The standard “delta-normal” Value-at-Risk methodology requires that the underlying returns generating distribution for the security in question is normally distributed, with moments which can be estimated using historical data and are time-invariant. However, the stylized fact that returns are fat-tailed is likely to lead to under-prediction of both the size of extreme market movements and the frequency with which they occur. In this paper, we use the extreme value theory to analyze four emerging markets belonging to the MENA region (Egypt, Jordan, Morocco, and Turkey). We focus on the tails of the unconditional distribution of returns in each market and provide estimates of their tail index behavior. In the process, we find that the returns have significantly fatter tails than the normal distribution and therefore introduce the extreme value theory. We then estimate the maximum daily loss by computing the Value-at-Risk (VaR) in each market. Consistent with the results from other developing countries [see Gencay, R. and Selcuk, F., (2004). Extreme value theory and Value-at-Risk: relative performance in emerging markets. International Journal of Forecasting, 20, 287–303; Mendes, B., (2000).

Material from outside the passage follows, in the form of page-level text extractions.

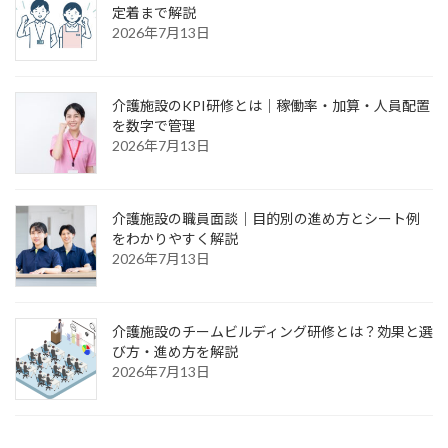
定着まで解説
2026年7月13日
介護施設のKPI研修とは｜稼働率・加算・人員配置
を数字で管理
2026年7月13日
介護施設の職員面談｜目的別の進め方とシート例
をわかりやすく解説
2026年7月13日
介護施設のチームビルディング研修とは？効果と選
び方・進め方を解説
2026年7月13日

Computing robust risk measures in emerging equity markets using extreme value theory. Emerging Markets Quarterly, 4, 25–41; Silva, A. and Mendes, B., (2003). Value-at-Risk and extreme returns in Asian stock markets. International Journal of Business, 8, 17–40], generally, we find that the VaR estimates based on the tail index are higher than those based on a normal distribution for all markets, and therefore a proper risk assessment should not neglect the tail behavior in these markets, since that may lead to an improper evaluation of market risk. Our results should be useful to investors, bankers, and fund managers, whose success depends on the ability to forecast stock price movements in these markets and therefore build their portfolios based on these forecasts.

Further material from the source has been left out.